Atmospheric ammonia (NH3) is a trace gas that causes environmental problems and harms human health. Chinese scientists have established a full-physical retrieval algorithm to derive the concentration of the atmospheric ammonia from the Hyperspectral Infrared Atmospheric Sounder (HIRAS) onboard the Chinese FengYun (FY)-3D satellite, presenting the first atmospheric NH3 column global map observed by the HIRAS instrument.

The research was conducted by ZHOU Minqiang, an associate researcher from the Institute of Atmospheric Physics at the Chinese Academy of Sciences, in collaboration with ZHANG Xingying, a senior researcher at the China Meteorological Administration. 

The research paper has been published in the Advances in Atmospheric Sciences (AAS), and featured as the cover story in the third printed issue of the journal in 2024.

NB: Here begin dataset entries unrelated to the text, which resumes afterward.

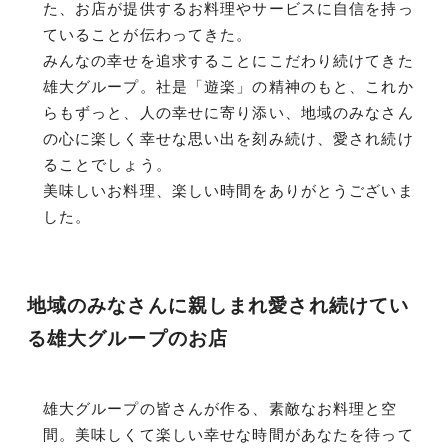
た、お店が提供するお料理やサービスに自信を持っ
ていることが伝わってきた。
みんなの幸せを追求することにこだわり続けてきた
雄大グループ。社是「遊楽」の精神のもと、これか
らもずっと、人の幸せに寄り添い、地域のみなさん
の心に楽しく幸せな思い出を刻み続け、愛され続け
ることでしょう。
美味しいお料理、楽しい時間をありがとうございま
した。
地域のみなさんに親しまれ愛され続けてい
る雄大グループのお店
雄大グループの皆さんが作る、素敵なお料理と空
間。美味しくて楽しい幸せな時間があなたを待って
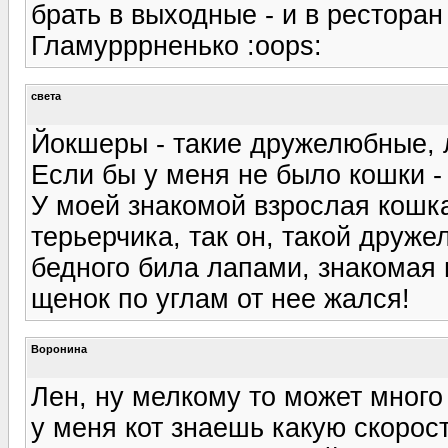
брать в выходные - и в ресторан
Гламурррненько :oops:
света
Йокшеры - такие дружелюбные, л
Если бы у меня не было кошки -
У моей знакомой взрослая кошка
терьерчика, так он, такой друже
бедного била лапами, знакомая 
щенок по углам от нее жался!
Воронина
Лен, ну мелкому то может много 
у меня кот знаешь какую скорост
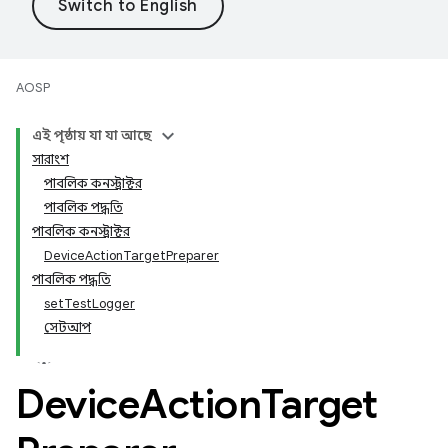
AOSP
এই পৃষ্ঠায় যা যা আছে
সারাংশ
পাবলিক কনস্ট্রাক্টর
পাবলিক পদ্ধতি
পাবলিক কনস্ট্রাক্টর
DeviceActionTargetPreparer
পাবলিক পদ্ধতি
setTestLogger
সেটআপ
Device
Action
Target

Lead author of the research paper Dr. ZHOU Mingqiang underscores the significance of this landmark achievement, saying that monitoring global atmospheric ammonia levels is pivotal to grasping its environmental impact and influence on climate change. "The HIRAS instrument's ability to capture NH3 hotspots worldwide represents a significant leap in our capacity to track and understand its spatiotemporal distribution," he says.

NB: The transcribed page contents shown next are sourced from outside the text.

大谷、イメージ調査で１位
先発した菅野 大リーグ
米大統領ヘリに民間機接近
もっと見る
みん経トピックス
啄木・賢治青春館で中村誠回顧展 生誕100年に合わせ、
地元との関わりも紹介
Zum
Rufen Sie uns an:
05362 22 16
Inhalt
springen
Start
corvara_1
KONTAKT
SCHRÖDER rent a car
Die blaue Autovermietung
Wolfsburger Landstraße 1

The HIRAS NH3 columns were compared with the measurements of the Infrared Atmospheric Sounding Interferometer (IASI), a hyperspectral infrared sounder residing on the European Space Agency's MetOp series of polar orbiting satellites, showing good consistency between the two instruments, and thus verifying the reliability of the FengYun (FY)-3D satellite's ammonia observation data. Professor ZHANG Xingying, corresponding author of the research paper, notes, "This aligns with our efforts to utilize multiple satellite instruments for a holistic understanding of atmospheric ammonia dynamics."

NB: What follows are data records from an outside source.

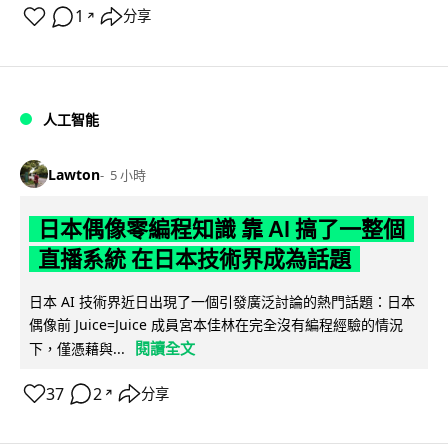
1
分享
↗
人工智能
Lawton
5 小時
日本偶像零編程知識 靠 AI 搞了一整個
直播系統 在日本技術界成為話題
日本 AI 技術界近日出現了一個引發廣泛討論的熱門話題：日本
偶像前 Juice=Juice 成員宮本佳林在完全沒有編程經驗的情況
閱讀全文
下，僅憑藉與...
37
2
分享
↗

Professor ZHANG also acknowledges that the challenges still remain ahead. "Although our study marks a significant leap, we are still making efforts to refine the HIRAS NH3 retrievals. Continued research aims to reduce the uncertainty of satellite-based NH3 monitoring for a comprehensive understanding of its global impact."

This pioneering work marks a significant stride in Chinese satellite-based atmospheric monitoring, offering crucial insights into global NH3 distribution. The findings hold promise for advancing our understanding of atmospheric composition and its implications for environmental and climate studies.